Set Up a Custom Snowflake Log Search Warehouse

George Alpizar
George Alpizar
  • Updated

Overview

You can use this document to learn how to set up a custom Snowflake log search warehouse. 


Step 1: Create an S3 Bucket 

You must create an S3 Bucket (or prefix) to upload agent archive logs.  

To learn how to create a bucket, please review the this article from AWS.

Note the name of the newly created bucket; you will need this information in a later step. 


Step 2: Create an S3 Archiving Integration

After you create a Snowflake integration, you must create an S3 archive integration to send logs to your S3 location. 

  1. In the Edge Delta App, on the left-side navigation, click Data Pipeline, and then click Integrations
  2. Under Add Integration, locate and select the AWS S3 archiving integration.
  3. Enter your desired parameters, and then click Save.
    • To learn more about the parameters that you can configure, see AWS S3 Archiving Output and Integration.  
    • Note the name of the integration; you will need this information in a later step. 
    • After you create an S3 archiving integration, you must add the integration into an existing configuration, specifically under the workflow settings. 
  4. On the left-side navigation, click Data Pipeline, and then select Agent Settings
  5. Locate the desired configuration, then under Actions, click the vertical ellipses, and then click Edit
  6. In the YAML file, you must add the newly created S3 integration as an archive (under output) and as a destination (under workflow). Review the following example for the archive-snowflake integration.
    • outputs:
        triggers:
            
        streams:
          - integration_name: datadog-dev
          - integration_name: elastic-dev
      
        archives:
          - integration_name: archive-snowflake
    •   archive-workflow:
          input_labels:
           - mobile-app-service
          destinations:
           - archive-snowflake
  7. Click Save

Step 3: Create a Database, Schema, and Table 

  1. To create a database, review the following command:
    • create database "warehouse_integration_test" comment = "test for custom snowflake scenario";
  2. To create a schema, review the following command:
    • create schema "warehouse_integration_test"."test_schema" with managed access comment = "test schema";
  3. To create a table, review the following command:
    • create table "test_table" (
      		host string ,
      		source_name string ,
      		source_type string ,
      		tag string ,
      		timestamp int ,
      		date DATETIME,
      		raw string
      );

Step 4: Create a Role with Handle Permissions and Assign a User 

  1. To create a role, review the following command:
    • create role "read_only" Comment = "read only role for warehouse integration"
  2. To add permissions to the role, review the following commands: 
    • grant usage
        on warehouse COMPUTE_WH
        to role "read_only";
    • grant usage
        on database "warehouse_integration_test"
        to role "read_only";
    • grant usage
        on schema "warehouse_integration_test"."test_schema"
        to role "read_only";
    • grant select on all tables 
        in schema "warehouse_integration_test"."test_schema"
        to role "read_only";
  3. To create a user, review the following command: 
    • create user "read_only_user" password='Test1234' default_role = "read_only";
  4. To assign the user to the role, review the following command:
    • grant role "read_only" to user "read_only_user";

Step 5: Create an IAM Policy

You must create an IAM policy that gives access to the newly created bucket (or prefix). 
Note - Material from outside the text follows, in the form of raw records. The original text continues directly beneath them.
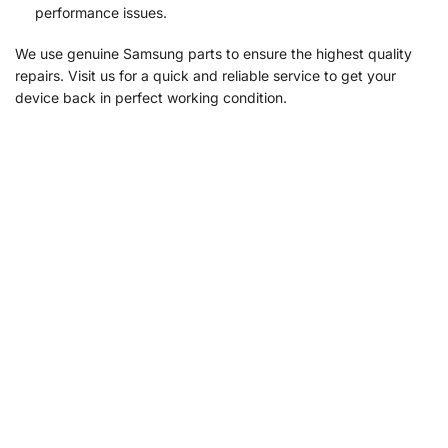
performance issues.
We use genuine Samsung parts to ensure the highest quality
repairs. Visit us for a quick and reliable service to get your
device back in perfect working condition.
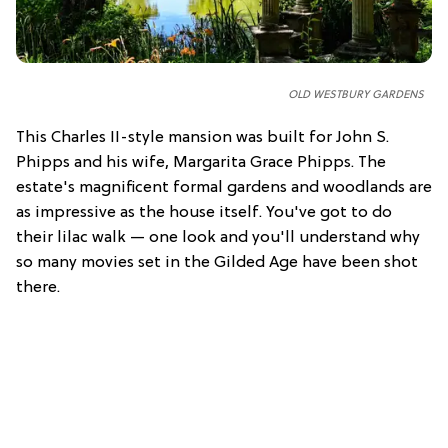
OLD WESTBURY GARDENS
This Charles II-style mansion was built for John S.
Phipps and his wife, Margarita Grace Phipps. The
estate's magnificent formal gardens and woodlands are
as impressive as the house itself. You've got to do
their lilac walk — one look and you'll understand why
so many movies set in the Gilded Age have been shot
there.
  1. Access the AWS console, and then navigate to the IAM console. 
  2. In the left-side navigation, click Policies.  
  3. Click Create policy
  4. Click JSON
  5. Copy and paste the policy below. You must update the policy to include the name of the newly created S3 bucket (or prefix). 
  6. Click Next: Tags, and then click Next: Review
  7. Complete the missing fields.
    • Note the name of the policy; you will need this information in a later step. 
  8. Click Create Policy
{
    "Version": "2012-10-17",
    "Statement": [
        {
            "Effect": "Allow",
            "Action": [
              "s3:GetObject",
              "s3:GetObjectVersion"
            ],
            "Resource": "arn:aws:s3:::<bucket>/<prefix>/*"
        },
        {
            "Effect": "Allow",
            "Action": [
                "s3:ListBucket",
                "s3:GetBucketLocation"
            ],
            "Resource": "arn:aws:s3:::<bucket>",
            "Condition": {
                "StringLike": {
                    "s3:prefix": [
                        "<prefix>/*"
                    ]
                }
            }
        }
    ]
}

Step 6: Create an IAM role

  1. Access the AWS console, and then navigate to the IAM console. 
  2. In the left-side navigation, click Roles.  
  3. Click Create role
  4. Under Trusted entity type, select the AWS account box, and then below, select Another AWS account
  5. For Account ID, enter a 12-digit number.
  6. Under Options, select Require external ID, and then enter an external ID.   
  7. Click Next
  8. Under Permissions policies, locate and select the newly created policy.
  9. Click Next
  10. Enter a role name and description, and then click Create role
  11. In the summary page, note the Role ARN value; you will need this information in a later step. 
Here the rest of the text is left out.